Lockdown continues, but many essential services are operating at a high level. From Gauteng’s Heliport, three companies tell the story in images.
On 1 December 2018, the first part of the Ultimate Heliport facilities were completed at Midrand after four years of planning. Located on 8ha of land, Phase 1 of the Heliport houses over 40 helicopters, 3,100sq m of hangars, offices, maintenance facility, executive boardrooms, restaurant and VIP lounge where customers are able to host meetings upon arrival or prior to departure. The second phase of the project, planned by Ultimate Heliport CEO Shaun Roseveare and soon to be built on an adjacent piece of land, will include additional hangars, more offices and the latest flight simulators, in keeping with the company’s aim to transform the facility from a heliport into a complete aviation services node.
Heliport manager Keith Batchelor says, “It is important that only essential staff remain present during the pandemic in order to refuel from the facility during the lockdown, which allows for vehicle tracking, surveillance and emergency services such as air ambulances, for example, to function. Limited maintenance staff are on site in case of possible and necessary work to be done on the machines that are running during this time.”

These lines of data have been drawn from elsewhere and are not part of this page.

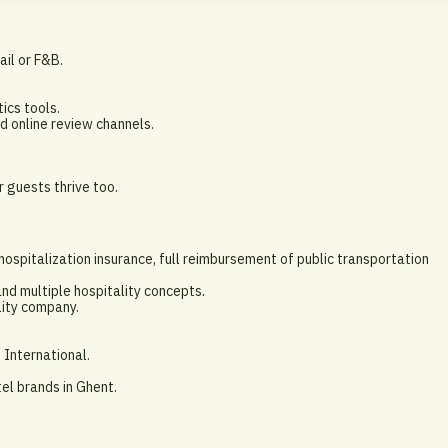
tail or F&B.
ics tools.
 online review channels.
r guests thrive too.
spitalization insurance, full reimbursement of public transportation
nd multiple hospitality concepts.
lity company.
 International.
el brands in Ghent.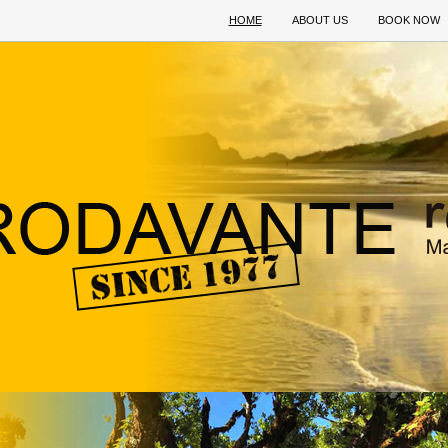
HOME
ABOUT US
BOOK NOW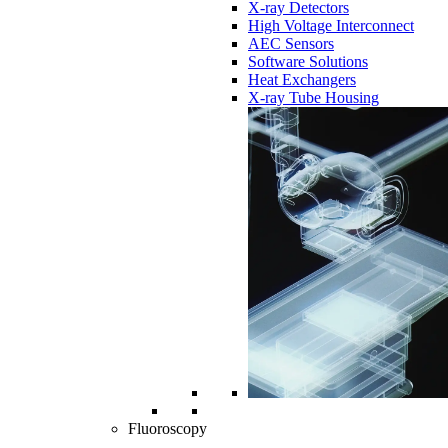
X-ray Detectors
High Voltage Interconnect
AEC Sensors
Software Solutions
Heat Exchangers
X-ray Tube Housing
Fluoroscopy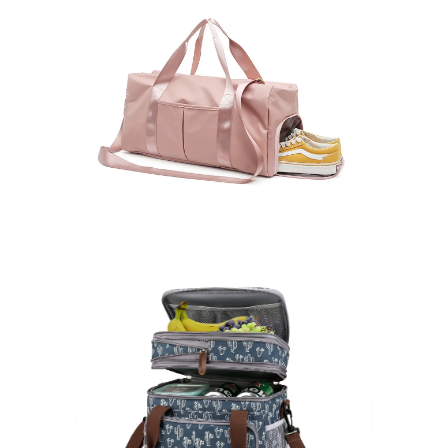
Duffle Bags
Learn More >
Cooler Bags
Learn More >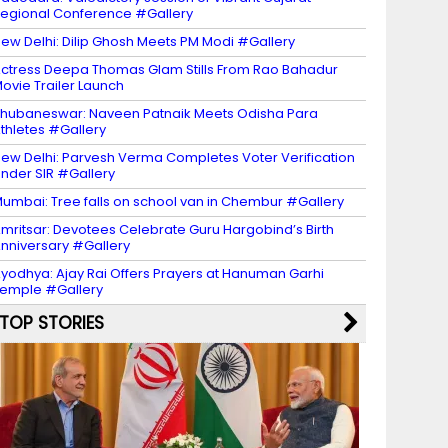
egional Conference #Gallery
ew Delhi: Dilip Ghosh Meets PM Modi #Gallery
ctress Deepa Thomas Glam Stills From Rao Bahadur
ovie Trailer Launch
hubaneswar: Naveen Patnaik Meets Odisha Para
thletes #Gallery
ew Delhi: Parvesh Verma Completes Voter Verification
nder SIR #Gallery
umbai: Tree falls on school van in Chembur #Gallery
mritsar: Devotees Celebrate Guru Hargobind’s Birth
nniversary #Gallery
yodhya: Ajay Rai Offers Prayers at Hanuman Garhi
emple #Gallery
TOP STORIES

Key staff members, as stipulated by President Cyril Ramaphosa, are operating from the facility while others are available remotely to assist with queries.
Bidvest Protea Coin
George Tonking and Mark Stewardson, pilots for Bidvest Protea Coin, delve a little deeper into operations during lockdown. Chief pilot Tonking explains that the company has been rather busy during the past month or so and 180 hours have been flown. They might be flying frequently, but both pilots say they have never seen airspace so quiet.

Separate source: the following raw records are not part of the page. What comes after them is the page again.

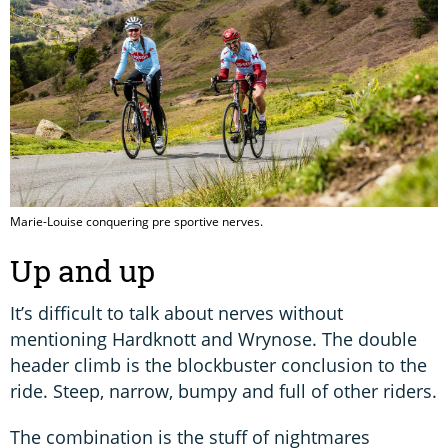
Marie-Louise conquering pre sportive nerves.
Up and up
It’s difficult to talk about nerves without
mentioning Hardknott and Wrynose. The double
header climb is the blockbuster conclusion to the
ride. Steep, narrow, bumpy and full of other riders.
The combination is the stuff of nightmares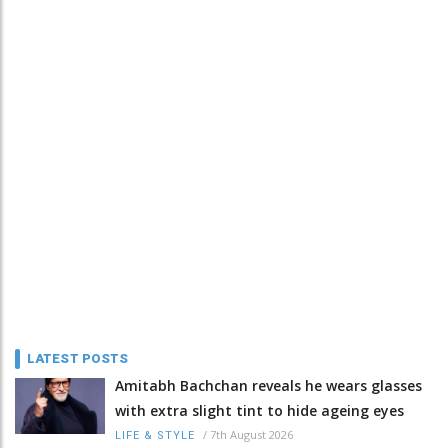
LATEST POSTS
Amitabh Bachchan reveals he wears glasses
with extra slight tint to hide ageing eyes
/
7th August 2026
LIFE & STYLE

The pilots’ main tasks involve security surveillance, including protection of cash-in-transit vehicles and essential infrastructure such as cell phone towers. They service the Gauteng region and it seems the lockdown has led to a relatively trouble-free time crime-wise — with a lot more surveillance happening.

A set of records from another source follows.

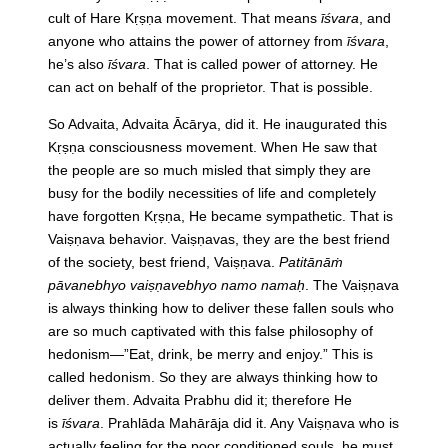
cult of Hare Kṛṣṇa movement. That means
īśvara
, and
anyone who attains the power of attorney from
īśvara
,
he’s also
īśvara
. That is called power of attorney. He
can act on behalf of the proprietor. That is possible.
So Advaita, Advaita Ācārya, did it. He inaugurated this
Kṛṣṇa consciousness movement. When He saw that
the people are so much misled that simply they are
busy for the bodily necessities of life and completely
have forgotten Kṛṣṇa, He became sympathetic. That is
Vaiṣṇava behavior. Vaiṣṇavas, they are the best friend
of the society, best friend, Vaiṣṇava.
Patitānāṁ
pāvanebhyo vaiṣṇavebhyo namo namaḥ
. The Vaiṣṇava
is always thinking how to deliver these fallen souls who
are so much captivated with this false philosophy of
hedonism—”Eat, drink, be merry and enjoy.” This is
called hedonism. So they are always thinking how to
deliver them. Advaita Prabhu did it; therefore He
is
īśvara
. Prahlāda Mahārāja did it. Any Vaiṣṇava who is
actually feeling for the poor conditioned souls, he must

The team uses a Robinson R44, a helicopter the company has modified, making it the only R44 with a side-mounted FLIR Systems U8500 — a thermal imaging infrared camera — in the world. This enables them to see targets from 6km away without the chopper being noticed from the ground during night operations.
Neville Vlok, chief medical officer of Halo Aviation, reveals that his company has installed the only “quarantine heli unit” in Africa — on its BK117. The Covid-19-dedicated craft conversion was completed a week before the start of the lockdown and allows passengers testing positive for the virus to be transported safely from one location to another without risk of infecting flying or medical crew.
The negative isolation unit looks like a plastic tent and is fitted with a pump to ensure that no air from the chamber is released into the rest of the helicopter during flight. Though the personal protective equipment (PPE) needed on board has resulted in a warmer and more uncomfortable working environment, with the crew’s goggles often fogging up, the team has not stopped working and a great feeling of camaraderie has been built, says Vlok.
Ultimate Heli CEO Shaun Roseveare explains that, “Since the announcement of the lockdown we have actively been involved in the following flight operations.” These operations range from cash-in-transit surveillance to dropping food onto the SA Agulhas II ship for the team of scientists on Marion Island.
He adds, “Two of our Bell 412EP helicopters departed Cape Town harbour on board the SA Agulhas II for the annual Marion Island annual replenishment voyage last week. These helicopters have already started re-supplying the island with much-needed supplies to see them over a 12-month period. Our fixed-wing flight operations at various African bases have continued providing much needed supplies to various aid agencies on the continent.”